Vihang Karajgaonkar has posted comments on this change. ( 
http://gerrit.cloudera.org:8080/17858 )

Change subject: IMPALA-10923: Fine grained table refreshing at partition level 
events for transactional tables
......................................................................


Patch Set 1:

(23 comments)

http://gerrit.cloudera.org:8080/#/c/17858/1//COMMIT_MSG
Commit Message:

http://gerrit.cloudera.org:8080/#/c/17858/1//COMMIT_MSG@9
PS1, Line 9: To enable fine-grained table refreshing, there are three main 
changes in this commit.
> nit: each line should have 72 or fewer characters if possible.
+1


http://gerrit.cloudera.org:8080/#/c/17858/1//COMMIT_MSG@10
PS1, Line 10:  Maintain validWriteIdList in Catalogd for transactional tables
I have expressed some concerns about the handling of the map at catalog level. 
Specifically around the cleanup. Since we are already tracking 
MutableValidWriteIdList at table level, this map seems unnecessary to me. Can 
you please provide more details in case I am missing something?


http://gerrit.cloudera.org:8080/#/c/17858/1/common/thrift/BackendGflags.thrift
File common/thrift/BackendGflags.thrift:

http://gerrit.cloudera.org:8080/#/c/17858/1/common/thrift/BackendGflags.thrift@219
PS1, Line 219:   97: required bool incremental_refresh_acid
> nit: rename it to hms_event_incremental_refresh or hms_event_incremental_re
What is really the reason of having a config for this?
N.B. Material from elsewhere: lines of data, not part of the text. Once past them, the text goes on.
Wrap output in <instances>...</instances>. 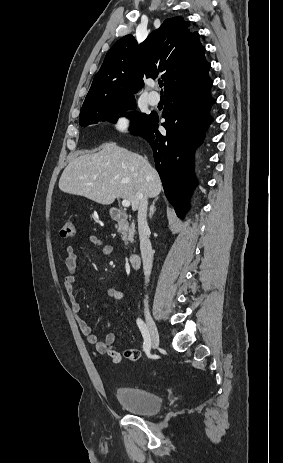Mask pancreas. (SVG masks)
I'll return each instance as SVG.
<instances>
[{
    "mask_svg": "<svg viewBox=\"0 0 283 463\" xmlns=\"http://www.w3.org/2000/svg\"><path fill=\"white\" fill-rule=\"evenodd\" d=\"M117 231L121 234L122 240H132L133 233H134V226H129L128 223L119 224L117 227Z\"/></svg>",
    "mask_w": 283,
    "mask_h": 463,
    "instance_id": "cf45deb5",
    "label": "pancreas"
}]
</instances>
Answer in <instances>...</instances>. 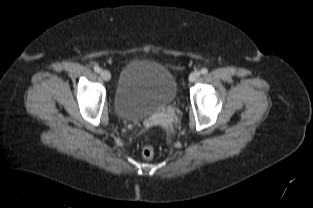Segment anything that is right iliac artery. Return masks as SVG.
Masks as SVG:
<instances>
[{
	"label": "right iliac artery",
	"mask_w": 313,
	"mask_h": 208,
	"mask_svg": "<svg viewBox=\"0 0 313 208\" xmlns=\"http://www.w3.org/2000/svg\"><path fill=\"white\" fill-rule=\"evenodd\" d=\"M94 71L97 72V73H99V72H100V67L95 65V66H94Z\"/></svg>",
	"instance_id": "right-iliac-artery-1"
}]
</instances>
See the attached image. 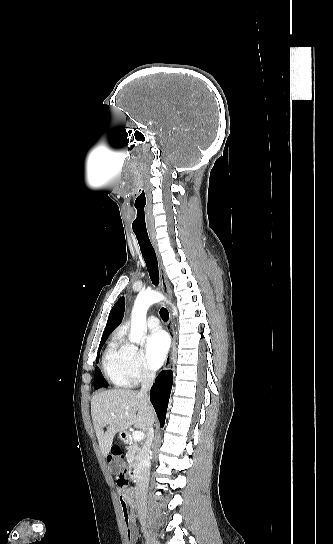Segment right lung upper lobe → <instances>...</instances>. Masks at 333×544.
I'll return each instance as SVG.
<instances>
[{
  "label": "right lung upper lobe",
  "mask_w": 333,
  "mask_h": 544,
  "mask_svg": "<svg viewBox=\"0 0 333 544\" xmlns=\"http://www.w3.org/2000/svg\"><path fill=\"white\" fill-rule=\"evenodd\" d=\"M124 307V297H122L116 302L110 311L102 339L107 338L109 334L121 323L124 315Z\"/></svg>",
  "instance_id": "right-lung-upper-lobe-1"
}]
</instances>
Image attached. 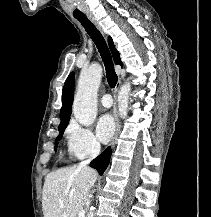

Is there a case where a 
user would like to turn this off?


http://gerrit.cloudera.org:8080/#/c/17858/1/fe/src/main/java/org/apache/impala/catalog/Catalog.java
File fe/src/main/java/org/apache/impala/catalog/Catalog.java:

http://gerrit.cloudera.org:8080/#/c/17858/1/fe/src/main/java/org/apache/impala/catalog/Catalog.java@97
PS1, Line 97: protected final ConcurrentHashMap<Long, Set<TableWriteId>> 
txnToWriteIds_ =
            :       new ConcurrentHashMap<>();
Do we really need this? Based on my understanding when the ALLOC_WRITE_ID event 
comes in, we add directly add the writeIds to the table by marking them as OPEN.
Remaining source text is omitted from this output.